Develops emotional resilience
Aikido helps students develop a kind of emotional resilience. Through the sport, they learn that they can fall and not necessarily get hurt and bounce up again. It helps them in real-life situations when other children or bullies might hurt them.
Develops a sense of self-movement and body position
Students of aikido get up from the ground from a roll that essentially pushes themselves up, providing themselves with a sense of self-movement and stimulation to the knees, hips, and shoulders. They also learn to joint locks to immobilize their partners, which gets further proprioceptive input.
Develops their interpersonal skills
In aikido, students practice their techniques with their partners, trading off roles of nage (the person who does the technique) and uke (the attacker).
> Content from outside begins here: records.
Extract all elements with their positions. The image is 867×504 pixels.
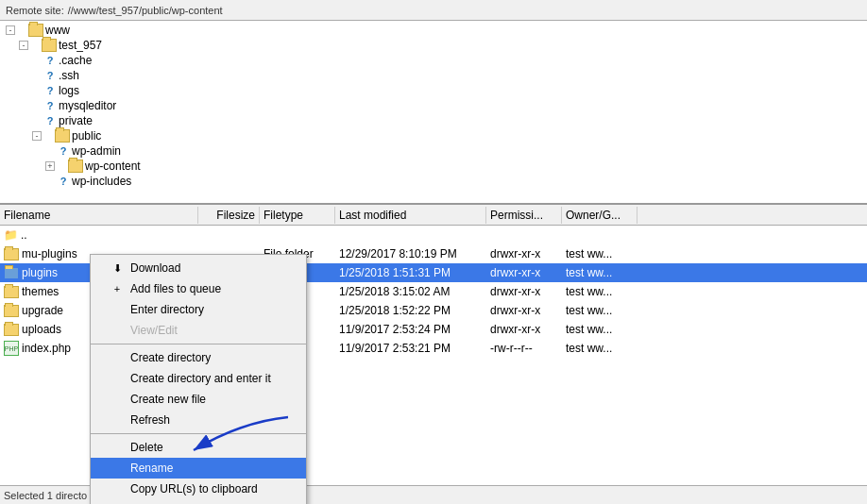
tree-item-wpcontent[interactable]: + wp-content: [0, 159, 867, 174]
queue-icon: +: [110, 281, 125, 296]
tree-item-public[interactable]: - public: [0, 128, 867, 143]
create-dir-enter-icon: [110, 371, 125, 386]
question-icon-private: ?: [43, 114, 57, 127]
tree-item-mysqleditor[interactable]: ? mysqleditor: [0, 98, 867, 113]
file-cell-perms: drwxr-xr-x: [486, 265, 562, 280]
folder-icon-test957: [42, 39, 57, 52]
question-icon-wpincludes: ?: [57, 175, 70, 188]
question-icon-mysqleditor: ?: [43, 99, 57, 112]
ctx-create-file[interactable]: Create new file: [91, 389, 306, 410]
ctx-enter-dir[interactable]: Enter directory: [91, 299, 306, 320]
file-cell-owner: test ww...: [562, 341, 638, 356]
file-cell-owner: test ww...: [562, 322, 638, 337]
file-cell-type: [260, 234, 335, 236]
tree-label-ssh: .ssh: [59, 69, 79, 82]
folder-icon-public: [55, 129, 70, 143]
expand-icon-wpcontent[interactable]: +: [45, 161, 55, 171]
ctx-file-perms[interactable]: File permissions...: [91, 499, 306, 504]
ctx-separator-1: [91, 344, 306, 344]
tree-panel: - www - test_957 ? .cache ? .ssh ?: [0, 21, 867, 205]
ctx-delete[interactable]: Delete: [91, 437, 306, 458]
remote-site-label: Remote site:: [6, 5, 64, 16]
col-header-filesize[interactable]: Filesize: [198, 207, 260, 224]
expand-icon-public[interactable]: -: [32, 131, 42, 141]
tree-item-www[interactable]: - www: [0, 23, 867, 38]
col-header-filename[interactable]: Filename: [0, 207, 198, 224]
context-menu: ⬇ Download + Add files to queue Enter di…: [90, 254, 307, 504]
expand-icon-www[interactable]: -: [6, 25, 15, 35]
tree-label-wpadmin: wp-admin: [72, 144, 121, 158]
file-cell-perms: drwxr-xr-x: [486, 284, 562, 299]
enter-dir-icon: [110, 302, 125, 317]
file-cell-owner: [562, 234, 638, 236]
delete-icon: [110, 440, 125, 455]
create-file-icon: [110, 392, 125, 407]
file-cell-modified: 11/9/2017 2:53:24 PM: [335, 322, 486, 337]
col-header-modified[interactable]: Last modified: [335, 207, 486, 224]
ctx-create-dir-enter[interactable]: Create directory and enter it: [91, 368, 306, 389]
ctx-refresh[interactable]: Refresh: [91, 410, 306, 430]
tree-item-ssh[interactable]: ? .ssh: [0, 68, 867, 83]
tree-label-public: public: [72, 129, 101, 143]
ctx-separator-2: [91, 433, 306, 434]
tree-item-logs[interactable]: ? logs: [0, 83, 867, 98]
ctx-rename[interactable]: Rename: [91, 458, 306, 479]
remote-header: Remote site: //www/test_957/public/wp-co…: [0, 0, 867, 21]
rename-icon: [110, 461, 125, 476]
tree-label-cache: .cache: [59, 54, 92, 67]
question-icon-wpadmin: ?: [57, 144, 70, 158]
table-row[interactable]: 📁 ..: [0, 226, 867, 244]
file-cell-perms: -rw-r--r--: [486, 341, 562, 356]
copy-url-icon: [110, 481, 125, 496]
tree-item-test957[interactable]: - test_957: [0, 38, 867, 53]
question-icon-cache: ?: [43, 54, 57, 67]
ctx-add-queue[interactable]: + Add files to queue: [91, 278, 306, 299]
tree-label-private: private: [59, 114, 93, 127]
ctx-copy-url[interactable]: Copy URL(s) to clipboard: [91, 479, 306, 499]
parent-dir-icon: 📁: [4, 228, 18, 242]
file-panel: Filename Filesize Filetype Last modified…: [0, 205, 867, 504]
file-cell-modified: 12/29/2017 8:10:19 PM: [335, 246, 486, 261]
folder-icon: [4, 248, 19, 260]
question-icon-logs: ?: [43, 84, 57, 97]
tree-item-cache[interactable]: ? .cache: [0, 53, 867, 68]
file-cell-perms: drwxr-xr-x: [486, 322, 562, 337]
file-cell-perms: drwxr-xr-x: [486, 246, 562, 261]
ctx-view-edit[interactable]: View/Edit: [91, 320, 306, 341]
ctx-create-dir[interactable]: Create directory: [91, 347, 306, 368]
file-cell-owner: test ww...: [562, 246, 638, 261]
refresh-icon: [110, 412, 125, 428]
tree-item-private[interactable]: ? private: [0, 113, 867, 128]
ctx-download[interactable]: ⬇ Download: [91, 258, 306, 278]
tree-label-wpincludes: wp-includes: [72, 175, 131, 188]
col-header-permissions[interactable]: Permissi...: [486, 207, 562, 224]
col-header-owner[interactable]: Owner/G...: [562, 207, 638, 224]
file-cell-modified: [335, 234, 486, 236]
question-icon-ssh: ?: [43, 69, 57, 82]
tree-item-wpincludes[interactable]: ? wp-includes: [0, 174, 867, 189]
folder-icon-www: [28, 24, 43, 37]
file-cell-owner: test ww...: [562, 284, 638, 299]
tree-item-wpadmin[interactable]: ? wp-admin: [0, 143, 867, 159]
file-cell-modified: 1/25/2018 1:51:31 PM: [335, 265, 486, 280]
create-dir-icon: [110, 350, 125, 365]
file-cell-name: 📁 ..: [0, 227, 198, 243]
file-cell-perms: drwxr-xr-x: [486, 303, 562, 318]
download-icon: ⬇: [110, 260, 125, 276]
col-header-filetype[interactable]: Filetype: [260, 207, 335, 224]
folder-icon-wpcontent: [68, 160, 83, 173]
file-cell-owner: test ww...: [562, 303, 638, 318]
tree-label-wpcontent: wp-content: [85, 160, 141, 173]
folder-icon: [4, 267, 19, 279]
php-file-icon: PHP: [4, 341, 19, 356]
status-text: Selected 1 directo: [4, 490, 87, 501]
remote-site-path: //www/test_957/public/wp-content: [68, 5, 223, 16]
folder-icon: [4, 324, 19, 336]
expand-icon-test957[interactable]: -: [19, 41, 28, 50]
file-cell-modified: 1/25/2018 3:15:02 AM: [335, 284, 486, 299]
tree-label-mysqleditor: mysqleditor: [59, 99, 116, 112]
tree-label-test957: test_957: [59, 39, 102, 52]
folder-icon: [4, 286, 19, 298]
view-edit-icon: [110, 323, 125, 338]
file-header: Filename Filesize Filetype Last modified…: [0, 205, 867, 226]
Students learn how to take turns, improving their interpersonal skills. They also learn to respond to verbal and physical feedback and be sensitive to their partner’s movements.
Aikido for Autism
Autism is a neurological disorder that affects communication and social interaction skills. It tends to present early in life, and its symptoms are not well understood. Usually, children with autism suffer from hyper-perception, memory, and attention. Also, they cannot perform as well as their peers in school, which creates stress for them.
Studies have shown that reducing stress levels can produce improvement in symptoms for many diseases. In the case of autism, getting them to reduce stress by engaging in games that mimic the meditative experience like aikido will help. It also helps improve their social and interpersonal skills.
Aikido for ADHD
ADHD, or attention deficit hyperactivity disorder, is an illness characterized by hyperactivity, inattention, and impulsivity. People with this disorder are excessively attached to enjoyable experiences, causing them to lose focus on one task and jump on another. If the child does find enjoyment with a specific task, the condition directs the mind to latch on the task with intensity, impairing the mind’s function.
Usually, children with ADHD are intelligent, but they need to discipline their minds to overcome this challenging medical condition. The solution for ADHD is to balance the mind between under and over focus. If a child’s mind wanders off a task in aikido, such as avoiding a strike, the child must learn to redirect their minds back to the task. If the child becomes hyper-focused, they might get hit by the attacker’s other hand, so they must focus and relax. Besides reducing stress and building confidence, aikido activities will bring a child with ADHD to a better, healthier focus.
Training Methods for Children with Special Needs
The main focus of martial arts training methods is to bring a student to a balanced mental state through activities and games, which substantially reduces stress. The goal is to bring the child to proper balance. Some may need to let go of excess energy, while others may need an activity that calms and quiets their mind.
Once they develop a balanced mental state, the instructors will focus on the development of skills. Games and aikido techniques are practiced to increase muscle tone, develop physical coordination, sensory awareness, impulse control, and their ability to follow instructions. It also improves their self-confidence as the children find that they can accomplish more tasks than they thought possible. The increase in confidence can also lead to lower stress in a learning environment.
Social development is improved too and is promoted through various interactions with other children in class as well as the ability to attend other classes.
Some dojos also provide visual supports to support learning in children. Instructors can use pictures of techniques and storybooks to help children learn from a visual approach. The modalities of yoga are also introduced in aikido.